Tradition of the Warhorse Classic continues

Fred McCormick

There will be an auction, some sunburn and delicious barbecue with plenty of Warhorse pride on display Friday, July 15, at the Black Mountain Golf Course.

Super Bowl champion quarterback, and former Owen star, Brad Johnson grabs some barbecue near the clubhouse during the 2014 Warhorse Classic.

And as it has for the last 30 years, the Warhorse Classic, hosted by the Black Mountain Men's Golf Association, will bring generations of former Owen High School football players together.

"You've got a lot of older Warhorses that have been playing in that thing for 20-plus years," said Nathan Padgett, entering his second year as head coach of the Owen team. "You even have guys that played coming in from out of town, and this will be the only tournament they play in. We're really fortunate to have the association support our program like this."

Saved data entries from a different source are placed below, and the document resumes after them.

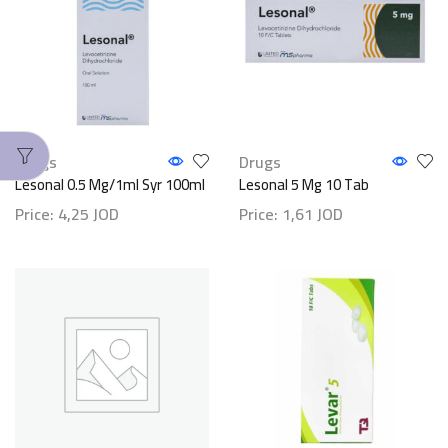
Drugs
Drugs
Lesonal 0.5 Mg/1ml Syr 100ml
Lesonal 5 Mg 10 Tab
Price:
4,25
JOD
Price:
1,61
JOD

The tournament dates back to the end of former Warhorse coach Kenny Ford's first season on the sidelines. And Padgett wants Ford to be involved "as long as he's willing to do it for us."

Kenny Ford will focus his attention on organizing the Warhorse Classic this year.

Ford is proud to keep the tradition alive.

"You don't see a lot of golf tournaments go for 30 years," Ford said. "But this one is still popular."

Ford's goal is to have around 25 teams signed up this year. And many of those people will be familiar to one another.

"This tournament is really a good way to catch up with your buddies," he said. "A lot of former players and a lot of people that have always contributed to the program, like working on the chain gang, and former athletes from other sports, show up."

Lunch is provided with the entry fee ($100 per person or $400 per team) and play begins at noon with a shotgun start. And then golf balls and memories start to fly.

"It's a lot of people that have grown up together," Ford said. "There are a lot of folks playing in the tournament that are kids that I've coached or guys that I played with, and there are guys playing that I grew up watching and admiring."

One of those guys that played for Ford is Padgett, who holds a unique perspective as a former player and current head coach.

"It was a little overwhelming last year because I got to see so many people that I hadn't seen in a long time," Padgett said. "It is a little surreal when you think about it. Sometimes I still feel like I'm living in a dream world. You hear that saying 'Once a Warhorse, always a Warhorse,' and there's a lot of truth to that. There's a special bond between us."

And the nostalgia that results from getting together for the tournament is fueled by barbecue when play ends.

"That cookout on the 10th hole is one of the most special things about the tournament," Ford said. "I know that's a treat to a lot of the people."

Mayor Mike Sobol and Mike Raines typically run the grill throughout the day, preparing for dinner for those in attendance.

"Mike Sobol won't be able to make it this year," Ford said. "But Mike Raines and the guys will be there."

After dinner, winners are announced and cash prizes are awarded. Last year, Greg Parker played with a team from Appalachian Tool, and he "won it by himself," according to Ford.

"He just qualified for the U.S. Senior Open," Ford said. "I was his golf coach at McDowell. Him qualifying for the Senior Open is a big thing."

And what Padgett recalls the winning group donating their earnings right back to the Warhorses, a gracious gesture in the spirit of the tournament.

An auction will be held following dinner to help raise additional funds for the team, another tradition that will remain unchanged.

"There will be some great stuff there," Padgett said. "A lot of people are helping support the team."